Here is a partial view of the room, giving some idea of the overall feel of the space in relation to the installation, which engages all of the wall space, with some breaks between sections. I spoke with Valerie and Dan at the reception, and was informed that the show is named after the three types of earthquakes. This changed my perception of the show. Images or catastrophic change, the tsunami and ensuing debris were evoked, but the work has a plurality of meanings.

These constructions are made of what the artists call post-consumer objects, meaning everything from boat bumpers to bras, whose stretchability is put to good use here.

 They vary greatly in density. Some, like the one pictured on the left, are airy and almost dainty, others, like the ones above, are heavy, and dense with objects. The objects are covered in eidolon and kaolin. At the end of their utilitarian lives, they are being reincarnated and recombined out of their intended original context into art. Some become fascinating forms that now interact with others. The formal variety here is broad. There are heavy-feeling hanging, sagging stretches, and others, like the one at left, which are ethereal.

Some of the pieces are dangling from the ceiling, without touching the walls or floor.

This is one of a series of small sculptures of buildings designed for specific purposes. This is titled "A Chacara (On Memory #1". They are all by Rafael Fonseca.

 Here's "A Nossa Casa (Memory #3)". The architecture varies culturally and by use. These sculptural maquettes are very detailed, beautiful pieces. Architecture is a significant part of the migrant memory, defining living, working and recreational spaces and possibilities in our lives.
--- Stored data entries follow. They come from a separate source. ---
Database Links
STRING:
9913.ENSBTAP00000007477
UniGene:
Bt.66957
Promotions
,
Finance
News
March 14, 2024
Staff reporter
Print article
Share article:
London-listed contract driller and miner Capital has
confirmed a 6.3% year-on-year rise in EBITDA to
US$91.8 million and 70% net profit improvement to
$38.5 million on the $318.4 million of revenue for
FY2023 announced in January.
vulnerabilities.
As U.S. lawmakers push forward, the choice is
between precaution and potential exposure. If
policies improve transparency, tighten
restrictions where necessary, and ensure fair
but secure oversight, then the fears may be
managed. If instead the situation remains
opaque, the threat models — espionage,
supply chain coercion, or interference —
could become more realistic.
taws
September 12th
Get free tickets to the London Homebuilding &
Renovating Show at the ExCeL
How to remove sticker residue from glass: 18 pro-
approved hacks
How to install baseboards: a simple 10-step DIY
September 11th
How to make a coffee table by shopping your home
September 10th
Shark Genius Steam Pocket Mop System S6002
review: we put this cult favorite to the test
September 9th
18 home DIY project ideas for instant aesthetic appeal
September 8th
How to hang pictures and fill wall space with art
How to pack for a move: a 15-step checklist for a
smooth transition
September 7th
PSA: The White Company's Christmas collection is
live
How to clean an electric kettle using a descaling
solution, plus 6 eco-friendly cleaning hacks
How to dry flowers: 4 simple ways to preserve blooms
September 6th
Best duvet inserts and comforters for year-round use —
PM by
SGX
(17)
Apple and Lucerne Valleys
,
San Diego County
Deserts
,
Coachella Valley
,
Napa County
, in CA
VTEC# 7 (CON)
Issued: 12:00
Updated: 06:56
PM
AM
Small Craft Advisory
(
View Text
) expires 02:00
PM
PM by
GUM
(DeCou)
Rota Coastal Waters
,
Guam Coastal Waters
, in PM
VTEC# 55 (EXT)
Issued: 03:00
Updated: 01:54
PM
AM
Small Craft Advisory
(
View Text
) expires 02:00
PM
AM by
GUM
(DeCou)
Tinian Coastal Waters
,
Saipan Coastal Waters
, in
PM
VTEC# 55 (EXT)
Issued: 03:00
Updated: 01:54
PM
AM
With increased mobility come decontextualized memories. Every memory is out of its original time, but as one moves, they also lose their spatial coordinates.

This is one of four works in the front room at SCA by Maria Albornoz.  It is an installation of scores of plastic buckets, each containing a handful of pennies at the bottom. They represent the amounts earned by migrants doing various jobs.

In this picture you can see that each bucket has printed on it a different kind of work (Agricultural, domestic, meat processing, construction, etc. Plus there's writing on there as well, though I couldn't make out what it said. This work confronts ideas of what the  American Dream/Land of opportunity mean, brings up the cliche about foreigners taking over our jobs, and more. I asked an undocumented Mexican once if things were better for him and his family. He said that no, things were just as hard, the work harder, but he knew that his children would have the chance for a different life that they never would have had he and his wife stayed in Mexico.

 In the foreground, also by Maria Albornoz, is "El Recorrido del Inmigrante" (The road of the Immigrant). Each brick has printed on it immigration forms (aka "El Papeleo". And it ends with a spatial metaphor of them arriving at a corner, perhaps boxed in.

On the left, a detail of the bricks showing the inscriptions. To the right, another Albornoz work, a vending machine that dispenses fake Social Security cards printed on clay. For .75, it was the cheapest artwork one could buy at any NCECA event. This piece, whimsical and sad at the samne time, has the viewer symbolically doing what the undocumenteds have to do at great risk, in real life.  She also had a work that was a tall ceramic stack of forms to fill out for immigrants to stay or become citizens.

Salt Creek Artworks and NCECA have put together one of the most memorable exhibits of the Convention. Treat yourself to this one.